Your instructions — Lines before the one containing "Дели- Агра -Красная" are excluded; retype that line and all remaining lines of the material exactly.

┌──

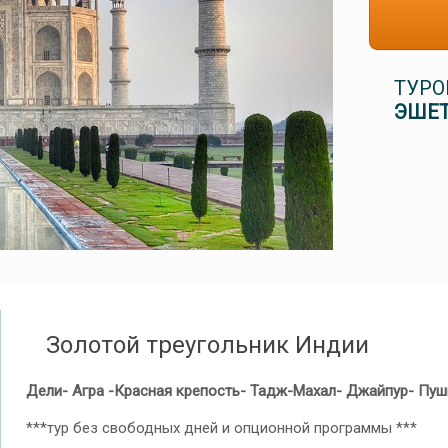
ТУРО
ЭШЕТ
Золотой треугольник Индии
Дели- Агра -Красная крепость- Тадж-Махал- Джайпур- Пуш
***тур без свободных дней и опционной программы ***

└──

Written reply —
Дели- Агра -Красная крепость- Тадж-Махал- Джайпур- Пуш
***тур без свободных дней и опционной программы ***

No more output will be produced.